▸ SOURCE INFORMATION:
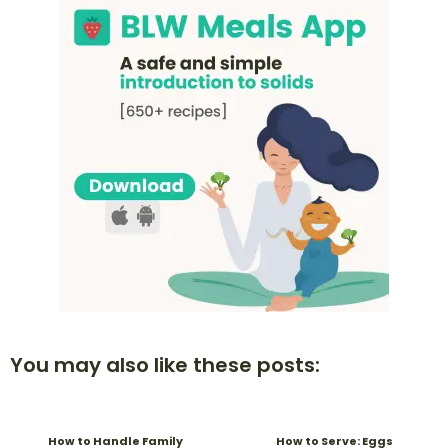
You may also like these posts:
How to Handle Family
How to Serve: Eggs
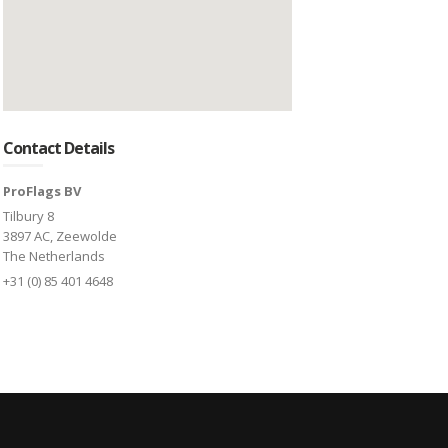
Contact Details
ProFlags BV
Tilbury 8
3897 AC, Zeewolde
The Netherlands
+31 (0) 85 401 4648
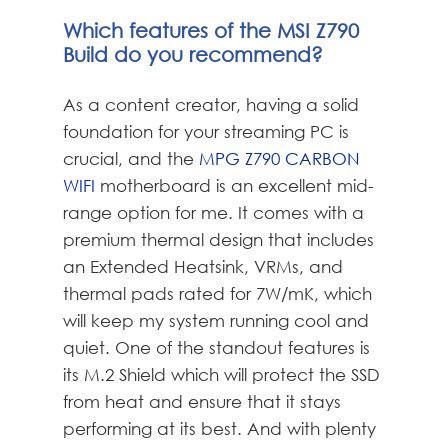
Which features of the MSI Z790
Build do you recommend?
As a content creator, having a solid
foundation for your streaming PC is
crucial, and the
MPG Z790 CARBON
WIFI
motherboard is an excellent mid-
range option for me. It comes with a
premium thermal design that includes
an Extended Heatsink, VRMs, and
thermal pads rated for 7W/mK, which
will keep my system running cool and
quiet. One of the standout features is
its M.2 Shield which will protect the SSD
from heat and ensure that it stays
performing at its best. And with plenty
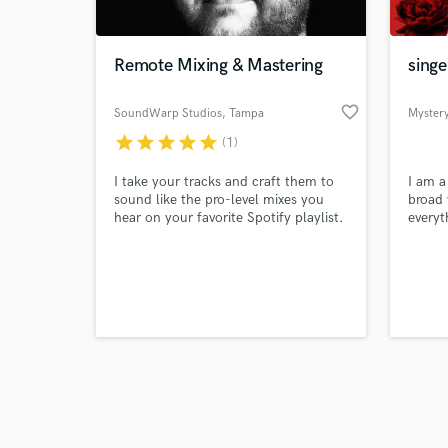
Remote Mixing & Mastering
singe
favorite_border
SoundWarp Studios
, Tampa
Myster
star
star
star
star
star
(1)
Browse Curate
I take your tracks and craft them to
I am a
Search by credits or '
sound like the pro-level mixes you
broad 
and check out audio 
hear on your favorite Spotify playlist.
everyt
verified reviews of 
Whether recorded in your bedroom or
punk r
a local studio, I deliver the consistent
music 
results needed to make your song
creato
sound killer!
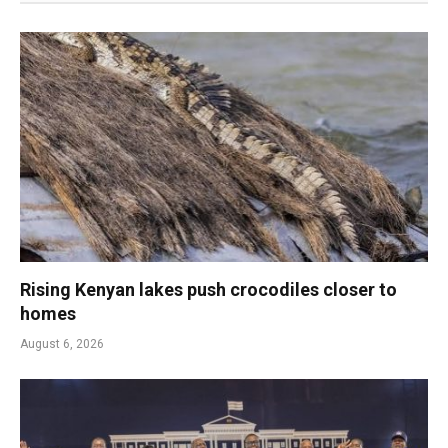
Rising Kenyan lakes push crocodiles closer to
homes
August 6, 2026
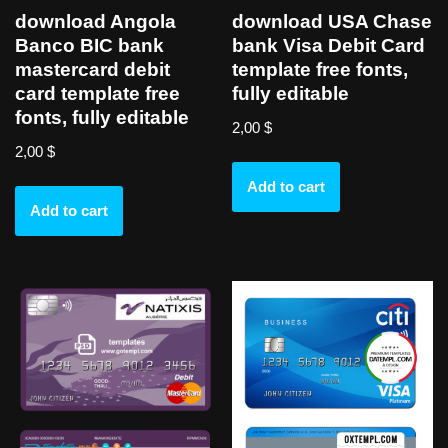
download Angola
download USA Chase
Banco BIC bank
bank Visa Debit Card
mastercard debit
template free fonts,
card template free
fully editable
fonts, fully editable
2,00
$
2,00
$
Add to cart
Add to cart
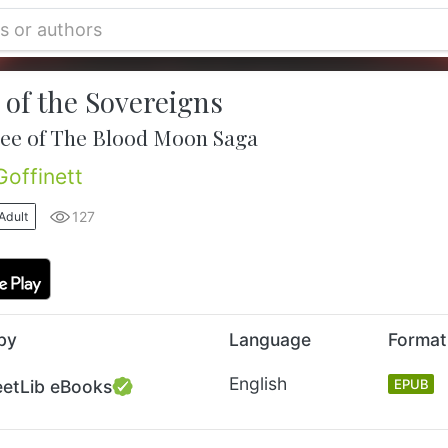
 of the Sovereigns
ee of The Blood Moon Saga
Goffinett
127
Adult
by
Language
Format
English
eetLib eBooks
EPUB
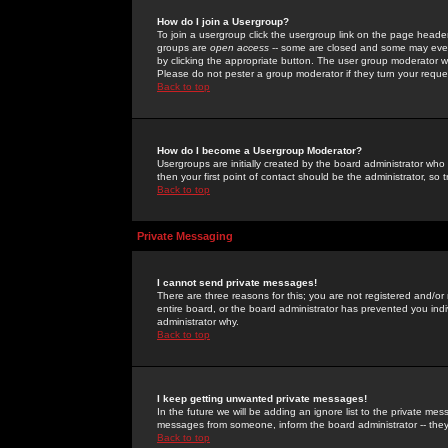
How do I join a Usergroup?
To join a usergroup click the usergroup link on the page heade
groups are
open access
-- some are closed and some may even 
by clicking the appropriate button. The user group moderator w
Please do not pester a group moderator if they turn your reques
Back to top
How do I become a Usergroup Moderator?
Usergroups are initially created by the board administrator who
then your first point of contact should be the administrator, so
Back to top
Private Messaging
I cannot send private messages!
There are three reasons for this; you are not registered and/or
entire board, or the board administrator has prevented you indiv
administrator why.
Back to top
I keep getting unwanted private messages!
In the future we will be adding an ignore list to the private m
messages from someone, inform the board administrator -- they
Back to top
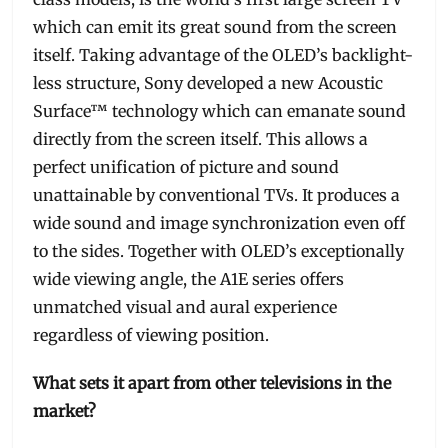
which can emit its great sound from the screen
itself. Taking advantage of the OLED’s backlight-
less structure, Sony developed a new Acoustic
Surface™ technology which can emanate sound
directly from the screen itself. This allows a
perfect unification of picture and sound
unattainable by conventional TVs. It produces a
wide sound and image synchronization even off
to the sides. Together with OLED’s exceptionally
wide viewing angle, the A1E series offers
unmatched visual and aural experience
regardless of viewing position.
What sets it apart from other televisions in the
market?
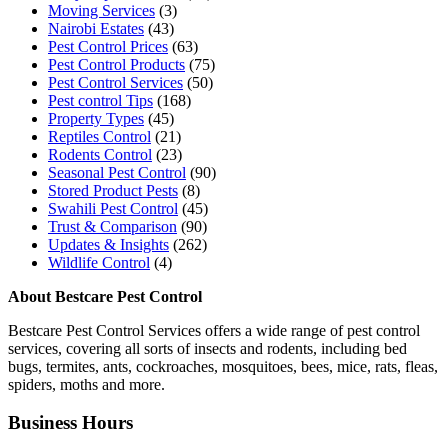
Moving Services
(3)
Nairobi Estates
(43)
Pest Control Prices
(63)
Pest Control Products
(75)
Pest Control Services
(50)
Pest control Tips
(168)
Property Types
(45)
Reptiles Control
(21)
Rodents Control
(23)
Seasonal Pest Control
(90)
Stored Product Pests
(8)
Swahili Pest Control
(45)
Trust & Comparison
(90)
Updates & Insights
(262)
Wildlife Control
(4)
About Bestcare Pest Control
Bestcare Pest Control Services offers a wide range of pest control
services, covering all sorts of insects and rodents, including bed
bugs, termites, ants, cockroaches, mosquitoes, bees, mice, rats, fleas,
spiders, moths and more.
Business Hours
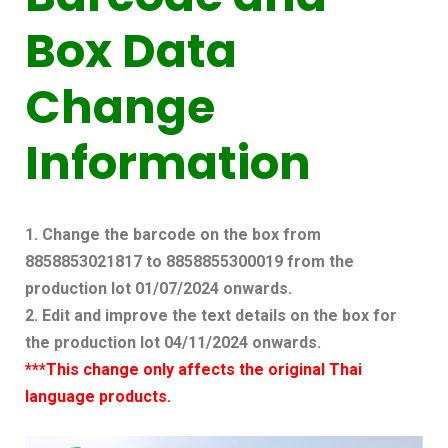
Box Data
Change
Information
1. Change the barcode on the box from
8858853021817 to 8858855300019 from the
production lot 01/07/2024 onwards.
2. Edit and improve the text details on the box for
the production lot 04/11/2024 onwards.
***This change only affects the original Thai
language products.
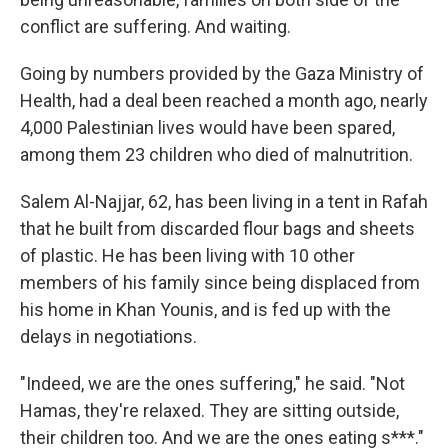
conflict are suffering. And waiting.
Going by numbers provided by the Gaza Ministry of
Health, had a deal been reached a month ago, nearly
4,000 Palestinian lives would have been spared,
among them 23 children who died of malnutrition.
Salem Al-Najjar, 62, has been living in a tent in Rafah
that he built from discarded flour bags and sheets
of plastic. He has been living with 10 other
members of his family since being displaced from
his home in Khan Younis,
and is fed up with the
delays in negotiations.
"Indeed, we are the ones suffering," he said. "Not
Hamas, they're relaxed. They are sitting outside,
their children too. And we are the ones eating s***."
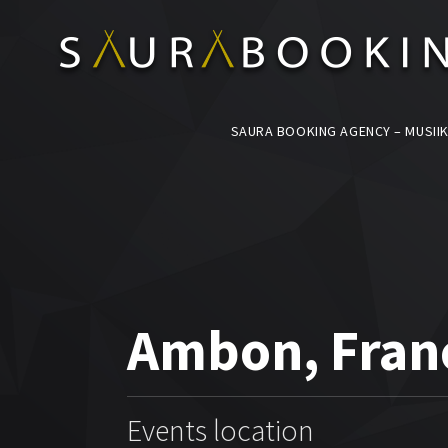
SAURA BOOKING AGENCY – MUSIIK
Ambon, Fran
Events location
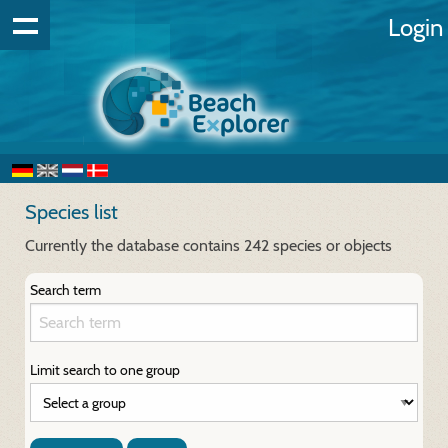
Login
Species list
Currently the database contains 242 species or objects
Search term
Limit search to one group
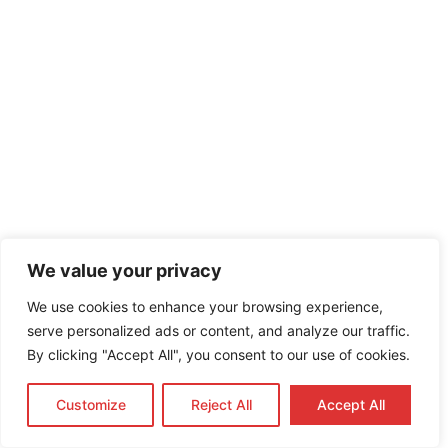
We value your privacy
We use cookies to enhance your browsing experience,
serve personalized ads or content, and analyze our traffic.
By clicking "Accept All", you consent to our use of cookies.
IMPORTANT
BIR Registration Process in the Philippines: A Complete
Customize
Reject All
Accept All
Guide (2026 Update)
SEC Registration in the Philippines: A Complete Guide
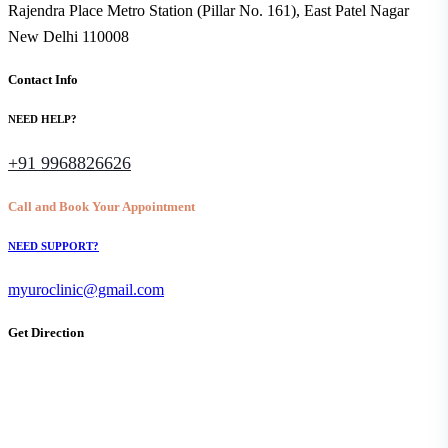
Rajendra Place Metro Station (Pillar No. 161), East Patel Nagar
New Delhi 110008
Contact Info
NEED HELP?
+91 9968826626
Call and Book Your Appointment
NEED SUPPORT?
myuroclinic@gmail.com
Get Direction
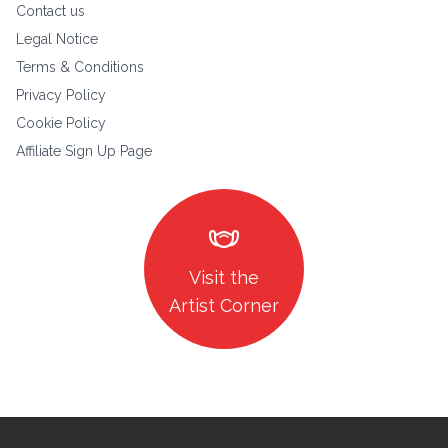
Contact us
Legal Notice
Terms & Conditions
Privacy Policy
Cookie Policy
Affiliate Sign Up Page
masks
Visit the
Artist Corner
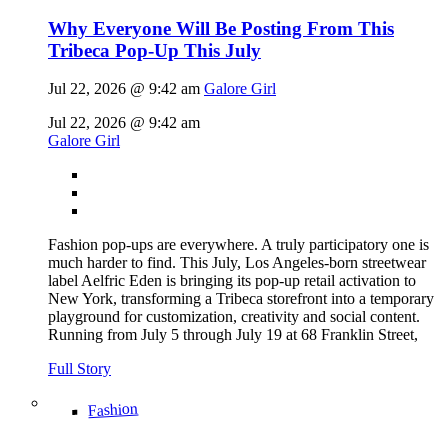
Why Everyone Will Be Posting From This
Tribeca Pop-Up This July
Jul 22, 2026 @ 9:42 am
Galore Girl
Jul 22, 2026 @ 9:42 am
Galore Girl
Fashion pop-ups are everywhere. A truly participatory one is
much harder to find. This July, Los Angeles-born streetwear
label Aelfric Eden is bringing its pop-up retail activation to
New York, transforming a Tribeca storefront into a temporary
playground for customization, creativity and social content.
Running from July 5 through July 19 at 68 Franklin Street,
Full Story
Fashion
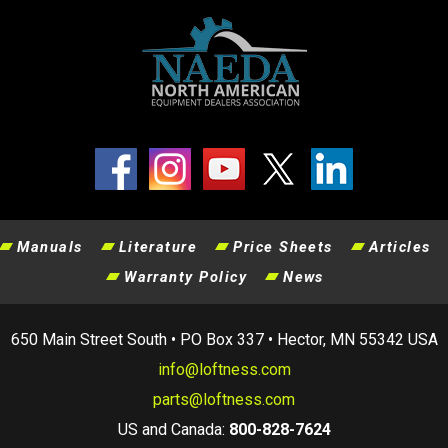
Manuals
Literature
Price Sheets
Articles
Warranty Policy
News
650 Main Street South • PO Box 337 • Hector, MN 55342 USA
info@loftness.com
parts@loftness.com
US and Canada:
800-828-7624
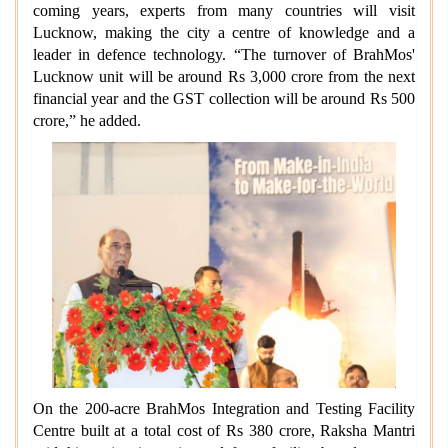
coming years, experts from many countries will visit
Lucknow, making the city a centre of knowledge and a
leader in defence technology. “The turnover of BrahMos'
Lucknow unit will be around Rs 3,000 crore from the next
financial year and the GST collection will be around Rs 500
crore,” he added.
On the 200-acre BrahMos Integration and Testing Facility
Centre built at a total cost of Rs 380 crore, Raksha Mantri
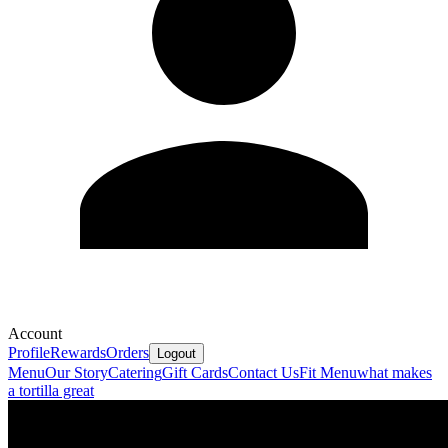
Account
Profile
Rewards
Orders
Logout
Menu
Our Story
Catering
Gift Cards
Contact Us
Fit Menu
what makes
a tortilla great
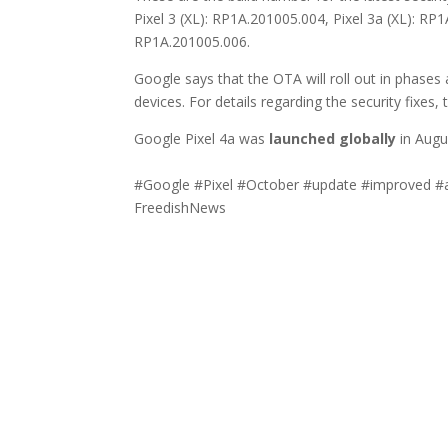
Pixel 3 (XL): RP1A.201005.004, Pixel 3a (XL): RP
RP1A.201005.006.
Google says that the OTA will roll out in phases
devices. For details regarding the security fixes,
Google Pixel 4a was
launched globally
in Augus
#Google #Pixel #October #update #improved #
FreedishNews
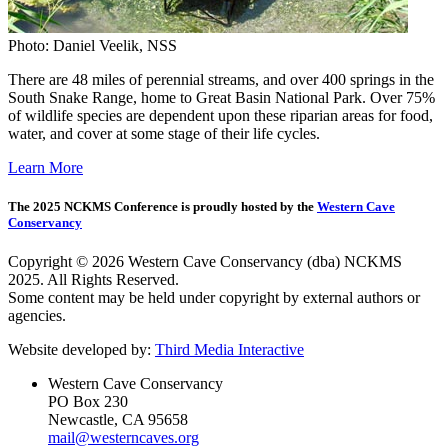
Photo: Daniel Veelik, NSS
There are 48 miles of perennial streams, and over 400 springs in the
South Snake Range, home to Great Basin National Park. Over 75%
of wildlife species are dependent upon these riparian areas for food,
water, and cover at some stage of their life cycles.
Learn More
The 2025 NCKMS Conference is proudly hosted by the
Western Cave
Conservancy
Copyright © 2026 Western Cave Conservancy (dba) NCKMS
2025. All Rights Reserved.
Some content may be held under copyright by external authors or
agencies.
Website developed by:
Third Media Interactive
Western Cave Conservancy
PO Box 230
Newcastle, CA 95658
mail@westerncaves.org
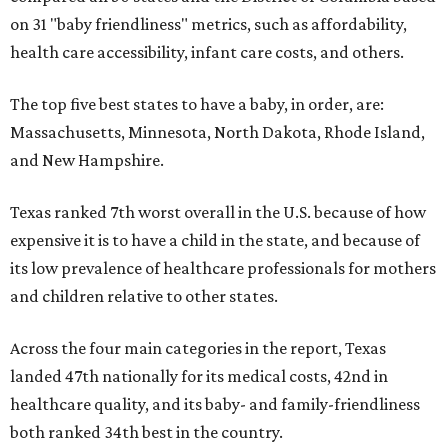
on 31 "baby friendliness" metrics, such as affordability,
health care accessibility, infant care costs, and others.
The top five best states to have a baby, in order, are:
Massachusetts, Minnesota, North Dakota, Rhode Island,
and New Hampshire.
Texas ranked 7th worst overall in the U.S. because of how
expensive it is to have a child in the state, and because of
its low prevalence of healthcare professionals for mothers
and children relative to other states.
Across the four main categories in the report, Texas
landed 47th nationally for its medical costs, 42nd in
healthcare quality, and its baby- and family-friendliness
both ranked 34th best in the country.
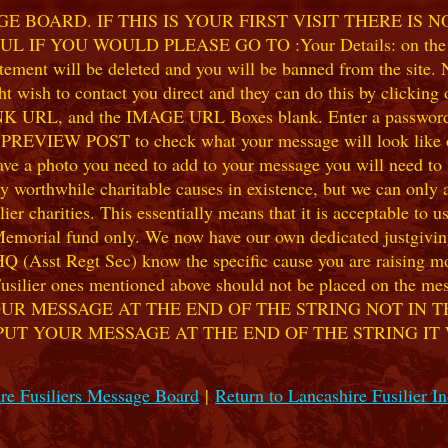
 BOARD. IF THIS IS YOUR FIRST VISIT THERE IS 
F YOU WOULD PLEASE GO TO :Your Details: on the 
ent will be deleted and you will be banned from the site. No
 wish to contact you direct and they can do this by clicking
 URL, and the IMAGE URL Boxes blank. Enter a password of y
k PREVIEW POST to check what your message will look like on
e a photo you need to add to your message you will need to se
hile charitable causes in existence, but we can only accep
ier charities. This essentially means that it is acceptable to 
 Memorial fund only. We now have our own dedicated justgiving
HQ (Asst Regt Sec) know the specific cause you are raising mon
he Fusilier ones mentioned above should not be placed on the
UR MESSAGE AT THE END OF THE STRING NOT IN T
PUT YOUR MESSAGE AT THE END OF THE STRING IT
re Fusiliers Message Board
|
Return to Lancashire Fusilier I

▸ PROBLEM TO WORK ON:
Whenever a line above includes "Texas", copy it in full.

▸ TASK SOLUTION:
Texas ranked 7th worst overall in the U.S. because of how
Across the four main categories in the report, Texas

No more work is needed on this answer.